Quassù corro e mi sento in pace con tutto e tutti, e soprattutto con me stesso.
Al ristoro di metà percorso (circa 23 km) ho le sensazioni giuste. Mi fermo poco, bevo e mangio qualcosa, e via. Si susseguono salite ripide e lunghe, e discese altrettanto difficili, ma le Dolomiti offrono una varietà di immagini e colori da riempirmi di forza e di serenità.
La fatica però non manca, ma all’ultimo ristoro, sentendomi ancora molto bene, decido di aumentare un po’ il ritmo. Dopo una salita di roccia davvero paurosa, scolliniamo su un pratone verde.
Rimango in estasi. Mai vista una meraviglia del genere.

Un sentiero stretto si stende lungo questo altopiano erboso, da cui spuntato qua e là delle rocce bianche.
Le gambe volano. Un piccolo ruscello costeggia il sentiero, e mi accompagna col suo leggero scorrere d’acqua. Ogni tanto salto una roccia, e sorpasso un concorrente a velocità doppia. Non posso rallentare, è troppo bello. Non sento più la fatica. Passo due signori vestiti allo stesso modo, che se ne risentono e cercano di seguirmi.

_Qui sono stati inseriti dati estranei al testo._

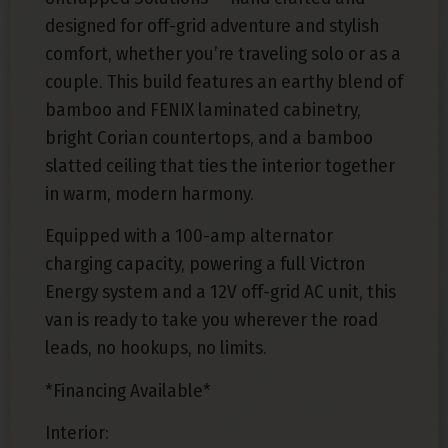
designed for off-grid adventure and stylish
comfort, whether you’re traveling solo or as a
couple. This build features an earthy blend of
bamboo and FENIX laminated cabinetry,
bright Corian countertops, and a bamboo
slatted ceiling that ties the interior together
in warm, modern harmony.
Equipped with a 100-amp alternator
charging capacity, powering a full Victron
Energy system and a 12V off-grid AC unit, this
van is ready to take you wherever the road
leads, no hookups, no limits.
*Financing Available*
Interior: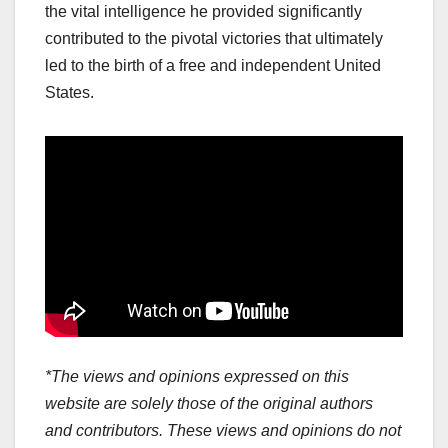
the vital intelligence he provided significantly
contributed to the pivotal victories that ultimately
led to the birth of a free and independent United
States.
*The views and opinions expressed on this
website are solely those of the original authors
and contributors. These views and opinions do not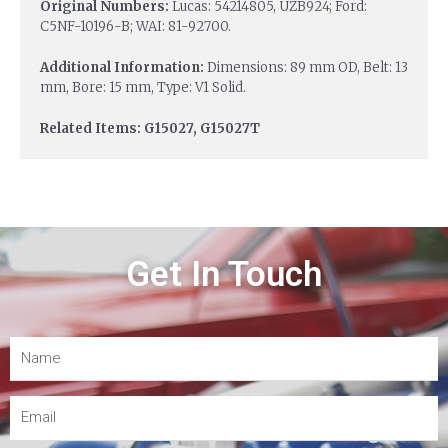
Original Numbers:
Lucas: 54214805, UZB924; Ford:
C5NF-10196-B; WAI: 81-92700.
Additional Information:
Dimensions: 89 mm OD, Belt: 13
mm, Bore: 15 mm, Type: V1 Solid.
Related Items: G15027, G15027T
Get In Touch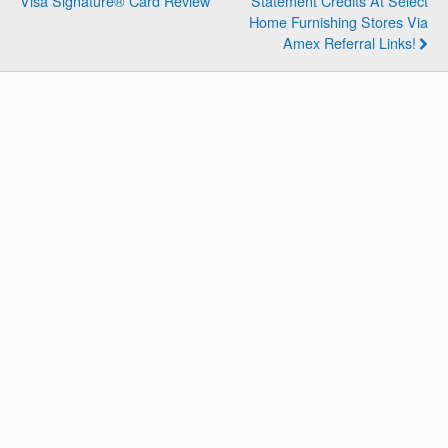
Visa Signature® Card Review
Statement Credits At Select
Home Furnishing Stores Via
Amex Referral Links!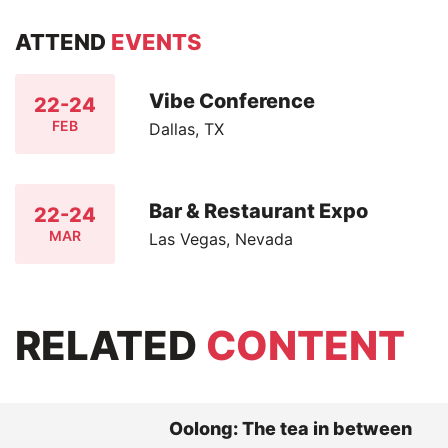
ATTEND
EVENTS
Vibe Conference
22-24
FEB
Dallas, TX
Bar & Restaurant Expo
22-24
MAR
Las Vegas, Nevada
RELATED
CONTENT
Oolong: The tea in between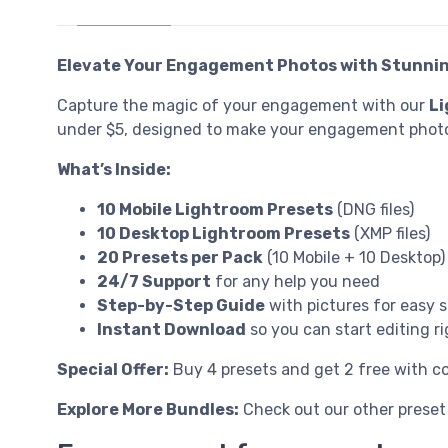
Elevate Your Engagement Photos with Stunnin
Capture the magic of your engagement with our
Li
under $5, designed to make your engagement photo
What’s Inside:
10 Mobile Lightroom Presets
(DNG files)
10 Desktop Lightroom Presets
(XMP files)
20 Presets per Pack
(10 Mobile + 10 Desktop)
24/7 Support
for any help you need
Step-by-Step Guide
with pictures for easy 
Instant Download
so you can start editing r
Special Offer:
Buy 4 presets and get 2 free with 
Explore More Bundles:
Check out our other preset 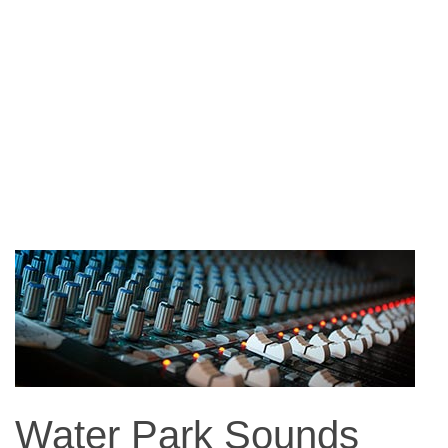
Water Park Sounds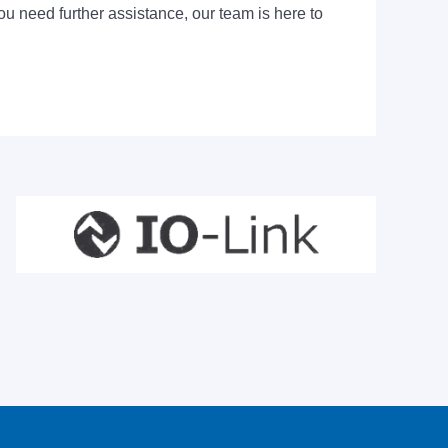
ou need further assistance, our team is here to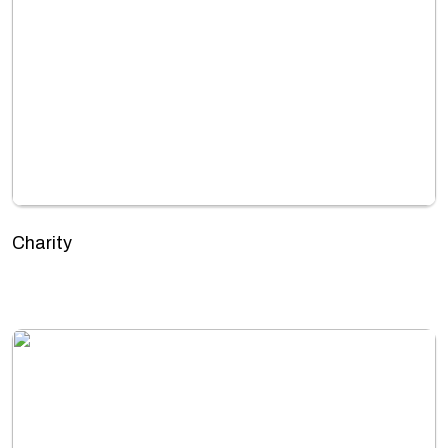
Charity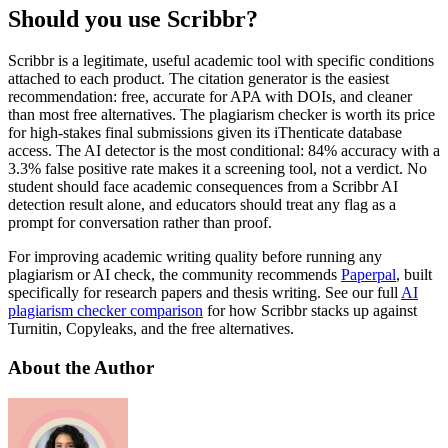
Should you use Scribbr?
Scribbr is a legitimate, useful academic tool with specific conditions
attached to each product. The citation generator is the easiest
recommendation: free, accurate for APA with DOIs, and cleaner
than most free alternatives. The plagiarism checker is worth its price
for high-stakes final submissions given its iThenticate database
access. The AI detector is the most conditional: 84% accuracy with a
3.3% false positive rate makes it a screening tool, not a verdict. No
student should face academic consequences from a Scribbr AI
detection result alone, and educators should treat any flag as a
prompt for conversation rather than proof.
For improving academic writing quality before running any
plagiarism or AI check, the community recommends
Paperpal
, built
specifically for research papers and thesis writing. See our full
AI
plagiarism checker comparison
for how Scribbr stacks up against
Turnitin, Copyleaks, and the free alternatives.
About the Author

Inutile, cedono presto. Il GPS segna un passo di 4:30, e dopo 35 km di montagna non è male.
Si sale di nuovo poi si scende ancora a tutta verso un lago, da cui arriva una musica rock a tutto volume.

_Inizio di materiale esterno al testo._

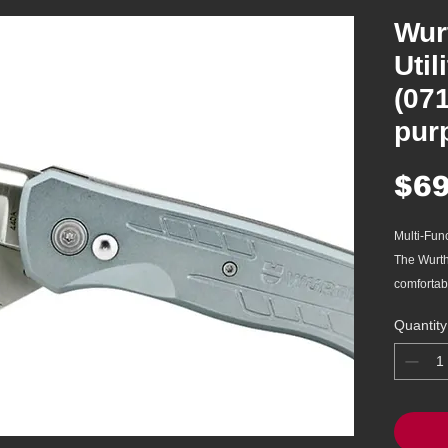
Wur
Util
(07
pur
$69
Multi-Func
The Wurth
comfortabl
cutting op
Quantity
standard u
blade. Uti
440A stai
resistanc
Ergonomic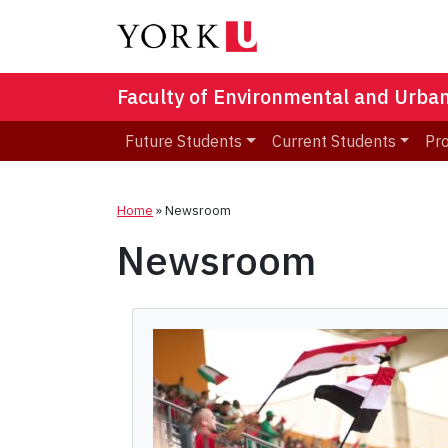
Faculty of Environmental and Urba
Future Students
Current Students
Pr
Home
»
Newsroom
Newsroom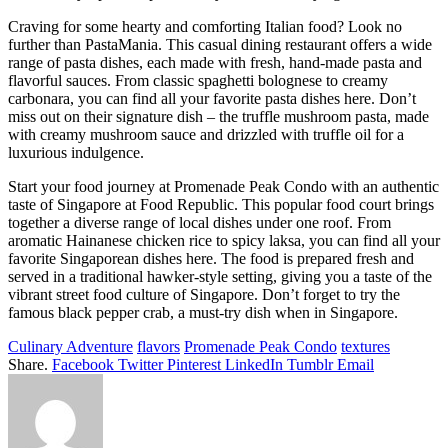
Craving for some hearty and comforting Italian food? Look no
further than PastaMania. This casual dining restaurant offers a wide
range of pasta dishes, each made with fresh, hand-made pasta and
flavorful sauces. From classic spaghetti bolognese to creamy
carbonara, you can find all your favorite pasta dishes here. Don’t
miss out on their signature dish – the truffle mushroom pasta, made
with creamy mushroom sauce and drizzled with truffle oil for a
luxurious indulgence.
Start your food journey at Promenade Peak Condo with an authentic
taste of Singapore at Food Republic. This popular food court brings
together a diverse range of local dishes under one roof. From
aromatic Hainanese chicken rice to spicy laksa, you can find all your
favorite Singaporean dishes here. The food is prepared fresh and
served in a traditional hawker-style setting, giving you a taste of the
vibrant street food culture of Singapore. Don’t forget to try the
famous black pepper crab, a must-try dish when in Singapore.
Culinary Adventure
flavors
Promenade Peak Condo
textures
Share.
Facebook
Twitter
Pinterest
LinkedIn
Tumblr
Email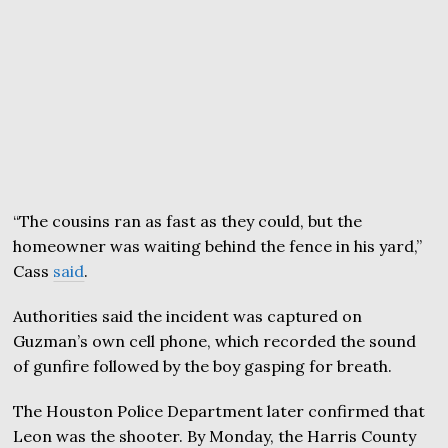
“The cousins ran as fast as they could, but the
homeowner was waiting behind the fence in his yard,”
Cass
said
.
Authorities said the incident was captured on
Guzman’s own cell phone, which recorded the sound
of gunfire followed by the boy gasping for breath.
The Houston Police Department later confirmed that
Leon was the shooter. By Monday, the Harris County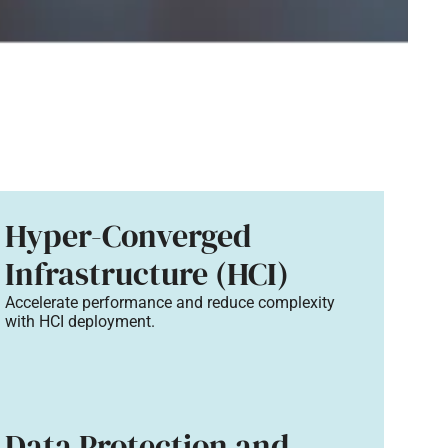
Hyper-Converged
Infrastructure (HCI)
Accelerate performance and reduce complexity
with HCI deployment.
Data Protection and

C’è un gruppo che suona e mi sembra pazzesco che dei musicisti siano arrivati fin lì a suonare… Come ad ogni punto di ristoro o dove s’incontra gente, gli incoraggiamenti non mancano, e mi sento ancor più forte.
Rimangono 6 km, ma saranno i più duri.
Si scende nel bosco, su un sentiero di una bellezza disarmante. Sono da solo, ed è la prima volta dall’inizio della corsa, per cui tengo d’occhio i segnali perché non sarebbe simpatico sbagliare sentiero e perdersi.
La traccia diventa un inferno di scalini di roccia e di radici insidiose che mi costringono a rallentare.
La discesa in queste condizioni diventa durissima e devo fare uno sforzo di concentrazione pazzesco.
Un occhio alla ricerca della striscia che indica il percorso e uno al punto migliore su cui appoggiare il passo successivo. Poi arriva! Sasso smosso, e distorsione. Lancio un urlo e mi getto a terra.
La caviglia non ha tenuto e si è girata su se stessa, ma non sento male. La tocco e la muovo ma non mi comunica niente. Cerco di capire se c’è qualcosa, dato che la mia soglia del dolore potrebbe essere un po’ imprecisa per via della stanchezza. Ma nulla. Felice mi rimetto in piedi e riparto con ancora più attenzione.

Finalmente si esce dal bosco, e si prende una strada bianca. Fa un caldo pazzesco e mi sento bollire la testa. In un passaggio tra alcune case una signora mi getta addosso dell'acqua, e io la ringrazio immensamente.
Ma ormai è fatta, sono sotto il paese.
Una scalinata e vedo il corso centrale, quello dell’arrivo.
Salgo e giro l’angolo. Esplode una gioia enorme che mi fa volare verso gli ultimi metri!
A braccia alzate chiudo una corsa meravigliosa, e subito vado a baciare chi mi aspettava all’arrivo.


Un’esperienza di 6 ore e mezza di corsa in montagna, che mi sembra volata in un baleno, ma che con la mente ancora oggi posso ripercorrere metro dopo metro. Soddisfazione e felicità immense. Sentirsi vivi in questo modo è qualcosa di meraviglioso.